The fears in the lead-up to 2024 proved relatively unfounded as the U.S. markets recorded exceptional returns despite the theoretically deadly combination of high inflation and high interest rates.
As it turned out in February, the hopes arising from lowering inflation and interest rate cuts that permeated the leadup to 2025 might be equally ill-founded as America recorded a concerning uptick in its CPI prints.
Despite the Fed remaining adamant that it is making headway in its struggle against surging cost increases and President Donald Trump advocating for further rate cuts, Finbold decided to examine the best defensive Vanguard exchange-traded funds (ETFs) for investors desiring to remain on the safe side.
Picks for you
Vanguard High Dividend Yield ETF (VYM)
The Vanguard High Dividend Yield ETF (VYM) is a strong defensive pick as an index fund tracking and containing a large number of major dividend-paying stocks.
Though its yield – averaging at about 2.7% – might not appear particularly impressive, it is worth noting that it is more than twice as large as the average yield of the S&P 500 and that, paired with its historically strong performance in high-inflation environments, should help investors preserve their wealth under adverse circumstances.
Looking at its historical performance, it quickly becomes evident that VYM weathered the storm that started in 2021 admirably.
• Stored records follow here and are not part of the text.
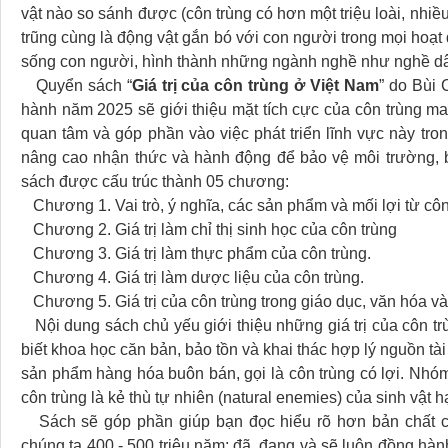
vật nào so sánh được (côn trùng có hơn một triệu loài, nhiều
trũng cùng là động vật gắn bó với con người trong mọi hoạt
sống con người, hình thành những ngành nghề như nghề dâu
Quyển sách “
Giá trị của côn trùng ở Việt Nam
” do Bùi
hành năm 2025 sẽ giới thiệu mặt tích cực của côn trùng m
quan tâm và góp phần vào việc phát triển lĩnh vực này tr
nâng cao nhận thức và hành động để bảo vệ môi trường, b
sách được cấu trúc thành 05 chương:
Chương 1. Vai trò, ý nghĩa, các sản phẩm và mối lợi từ côn
Chương 2. Giá trị làm chỉ thị sinh học của côn trùng
Chương 3. Giá trị làm thực phẩm của côn trùng.
Chương 4. Giá trị làm dược liệu của côn trùng.
Chương 5. Giá trị của côn trùng trong giáo dục, văn hóa và 
Nội dung sách chủ yếu giới thiệu những giá trị của côn t
biết khoa học căn bản, bảo tồn và khai thác hợp lý nguồn tài 
sản phẩm hàng hóa buôn bán, gọi là côn trùng có lợi. Nhóm 
côn trùng là kẻ thù tự nhiên (natural enemies) của sinh vật 
Sách sẽ góp phần giúp bạn đọc hiểu rõ hơn bản chất của
chúng ta 400 - 500 triệu năm; đã, đang và sẽ luôn đồng hà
Between the start of 2021 and September 2024 – the time the Fed began cutting rates – the ETF rallied 39.18%.
Furthermore, the fund has also been performing well since as it is, at $134.03, up 5.05% in 2025.
Vanguard Utilities ETF (VPU)
Though utility companies aren’t the first choice for many investors, they come with numerous benefits, including guaranteed demand and decent overall dividends. Vanguard Utilities ETF (VPU) might offer the best way for traders to gain exposure to the sector without over strategizing.
While VPU’s overall attractiveness somewhat declined during 2024 as the fund recorded stellar returns, it, nonetheless, remains an attractive investment.
The companies contained within are likely to benefit from the vast infrastructure they have already undertaken to enter the green energy game and from the more relaxed conditions offered by the new Republican administration.
Simultaneously, the risk of them suffering amidst increased interest rates is lower than in most high-inflation environments due to the President’s apparent favoring of cutting the borrowing rates further.
Looking at VPU’s history, it managed an overall 20% rise during the inflation crisis and has been performing reasonably well since. Indeed, Vanguard Utilities ETF is 4.40% in the green year-to-date (YTD) and is changing hands at $170.61.
Still, it is worth noting that the fund experienced substantial volatility in recent years and was badly mauled in the leadup to 2024, indicating that, in case of runaway inflation or other unexpected developments, it could lead to significant losses, even if they are likely to be only temporary.